DA: Let’s look at the worst-case scenario: Donald Trump. He’s talked about walking away from the nuclear arms treaty with Iran. If this were to happen, what do you think would be the effect on the role of American culture in Iran?
BE: I did a couple of pieces for Salon this past winter about the effect of Trump in North Africa and the Middle East. There are obviously particular policy questions such as undoing the treaty with Iran, but the damage that Trump has done precedes particular policy decisions precisely because of the conditions that we’re talking about. I was in Morocco this past September, when Trump first started making his comments about Muslims and how to restrict Muslims in the United States. I was in a university in Fes and students were eager to talk about Trump’s message. First of all because it was immediately known to them, they had seen it on television, or the Internet. Like a good cultural historian, I started to give context for the rise of Donald Trump. I said, “Well, you know, a lot of people got to know him first via reality television.” And they said, “Oh, we know, we know, Celebrity Apprentice, we know all about it.” What was interesting was that American TV had already brought this character to places like Morocco. Because of Trump’s place in and facility with entertainment culture, one of the effects of his candidacy is that the space between popular culture and political culture are collapsing—this is an innovation in the last year or so. So his message of hatred, which is how it was understood by these young Muslims in Morocco, was circulating immediately and registering quickly. We often talk about the relationship between soft power and hard power from the United States, and that space is collapsing because of the Trump campaign. I recall how, during a particularly fraught moment between the U.S. and Iran, an Iranian sociologist commented to me, “The United States is much more effective politically and much more dangerous to Iran in terms of its influence within a ‘culture of peace’ than a ‘culture of war.’” In other words, soft power was more effective than hard power, popular culture was more effective than political threats.
DA: If he becomes president, I assume among youths in Iran who gravitate toward the Revolutionary Guard movement, and the extremes it represents, might be inclined to take serious action.
BE: When our political leaders talk in this sort of aggressive or threatening tone, what happens is the Iranian middle, those who find American culture charismatic and admire many things about the U.S. political system, tend to retrench and feel more patriotic or protective. They feel bullied or threatened. Then, what the Iranian social scientist called an American culture of war becomes less effective for U.S. interests than what he called a culture of peace, where the threat of the hard power becomes ironic or paradoxically less effective than the soft power.
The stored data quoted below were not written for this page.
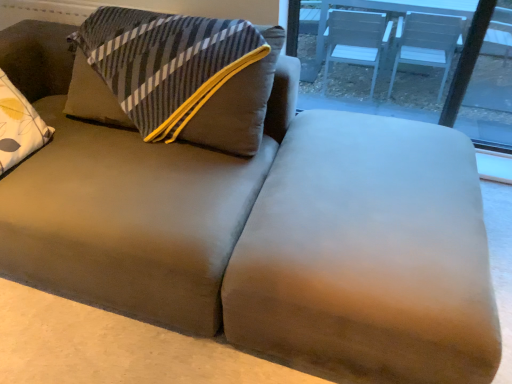 Question: Can you confirm if transparent glass table at upper right is taller than suede-like brown ottoman at center?

Choices:
 (A) yes
 (B) no

Answer: (A)

Question: Can you confirm if transparent glass table at upper right is smaller than suede-like brown ottoman at center?

Choices:
 (A) yes
 (B) no

Answer: (A)

Question: Is transparent glass table at upper right to the left of suede-like brown ottoman at center from the viewer's perspective?

Choices:
 (A) no
 (B) yes

Answer: (A)

Question: Is transparent glass table at upper right not close to suede-like brown ottoman at center?

Choices:
 (A) no
 (B) yes

Answer: (B)

Question: Is suede-like brown ottoman at center surrounded by transparent glass table at upper right?

Choices:
 (A) no
 (B) yes

Answer: (A)

Question: Can we say transparent glass table at upper right lies outside suede-like brown ottoman at center?

Choices:
 (A) no
 (B) yes

Answer: (B)

Question: Is suede-like brown ottoman at center at the left side of transparent glass table at upper right?

Choices:
 (A) no
 (B) yes

Answer: (B)

Question: Is the position of suede-like brown ottoman at center less distant than that of transparent glass table at upper right?

Choices:
 (A) no
 (B) yes

Answer: (B)

Question: Considering the relative sizes of suede-like brown ottoman at center and transparent glass table at upper right in the image provided, is suede-like brown ottoman at center taller than transparent glass table at upper right?

Choices:
 (A) no
 (B) yes

Answer: (A)

Question: From the image's perspective, does suede-like brown ottoman at center appear lower than transparent glass table at upper right?

Choices:
 (A) no
 (B) yes

Answer: (B)

Question: Considering the relative sizes of suede-like brown ottoman at center and transparent glass table at upper right in the image provided, is suede-like brown ottoman at center shorter than transparent glass table at upper right?

Choices:
 (A) no
 (B) yes

Answer: (B)

Question: Is suede-like brown ottoman at center next to transparent glass table at upper right?

Choices:
 (A) no
 (B) yes

Answer: (A)

Question: Considering the positions of transparent glass table at upper right and suede-like brown ottoman at center in the image, is transparent glass table at upper right bigger or smaller than suede-like brown ottoman at center?

Choices:
 (A) small
 (B) big

Answer: (A) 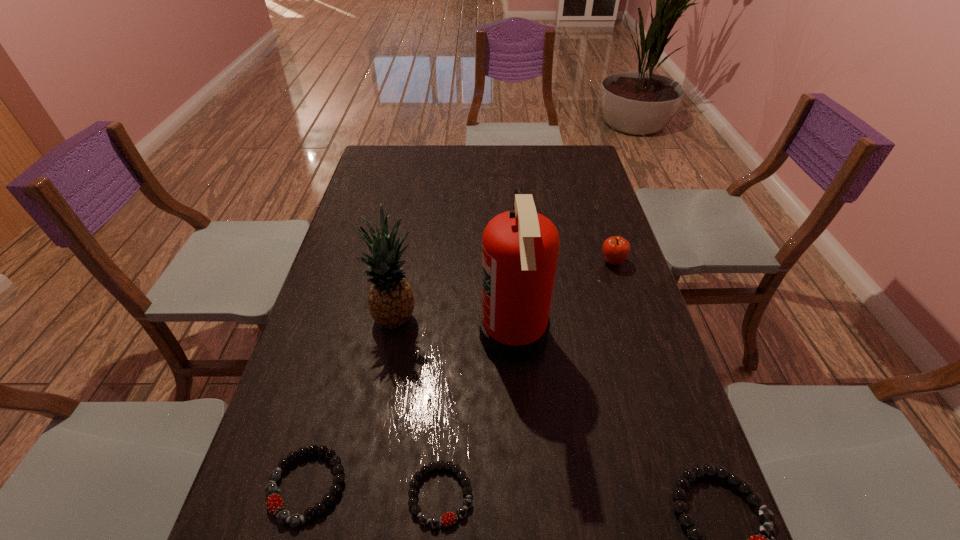 You are a GUI agent. You are given a task and a screenshot of the screen. Output one action in this format:
    pyautogui.click(x=<x>, y=<y>)
    Task: Click on the vacant area located 0.230m on the left of the second bracelet from left to right
    The image size is (960, 540).
    Given the screenshot: What is the action you would take?
    pyautogui.click(x=290, y=495)

Find the location of `free location located on the front of the pineapple`. free location located on the front of the pineapple is located at coordinates (383, 394).

Identify the location of vacant area situated on the front of the fourth shortest object. The image size is (960, 540). (633, 325).

Locate an element on the screen. vacant region located at the nozzle of the tallest object is located at coordinates (367, 335).

This screenshot has width=960, height=540. What are the coordinates of `free spot located 0.110m at the nozzle of the tallest object` in the screenshot? It's located at (x=437, y=335).

Locate an element on the screen. vacant space located at the nozzle of the tallest object is located at coordinates (378, 335).

Find the location of a particular element. bracelet that is at the left edge is located at coordinates (283, 516).

This screenshot has width=960, height=540. I want to click on pineapple positioned at the left edge, so click(391, 301).

Locate an element on the screen. This screenshot has height=540, width=960. object that is at the right edge is located at coordinates (615, 249).

In order to click on object positioned at the near left corner in this screenshot , I will do `click(283, 516)`. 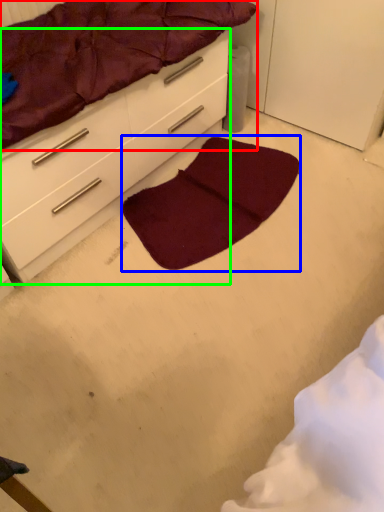 Question: Which object is positioned farthest from mattress (highlighted by a red box)? Select from mat (highlighted by a blue box) and chest of drawers (highlighted by a green box).

Choices:
 (A) mat
 (B) chest of drawers

Answer: (A) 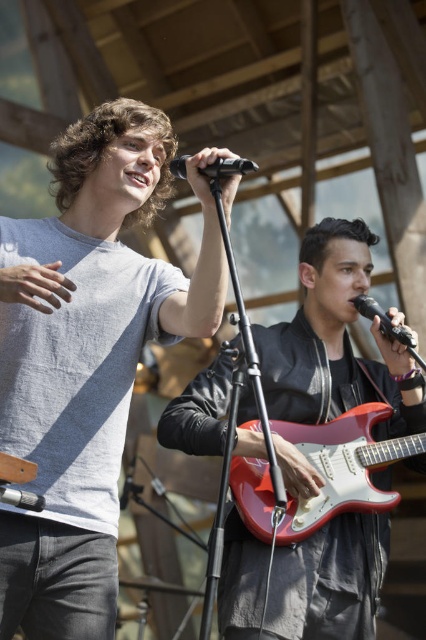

DA: Do you have any contrast in the role of American culture and how deeply it’s been embedded in Egypt and Morocco as opposed to Iran? Particularly since they are relatively quite open in terms of their ability to deal with the United States and American culture.
BE: During the many years I have researched in Morocco, people have frequently come up to me to remind me that Morocco was the first nation to acknowledge the sovereignty of the United States. I lived in Morocco in the 90s and spent a lot of time there in the 2000s and watched with dismay and sadness a place which was very friendly to the United States change over the course of the Bush administration, particularly as a new generation was listening to the hostile rhetoric that was coming from U.S. political discourse. I consider the most globally influential American cultural product of 2012 to be the low-budget “Innocence of Muslims” video, made in Southern California by a marginal character in the United States but which led to world-wide protests. Very few people in the United States actually saw the video, but increasingly it gave young Moroccans a sense that Americans were hostile to them. As a result, the message that political leaders were trying to spread—that the so-called “war on terror” was not a war on Islam—was becoming harder and harder for young Moroccans to accept. I don’t think Morocco is hostile to the United States right now, but it certainly is not the same environment that it was.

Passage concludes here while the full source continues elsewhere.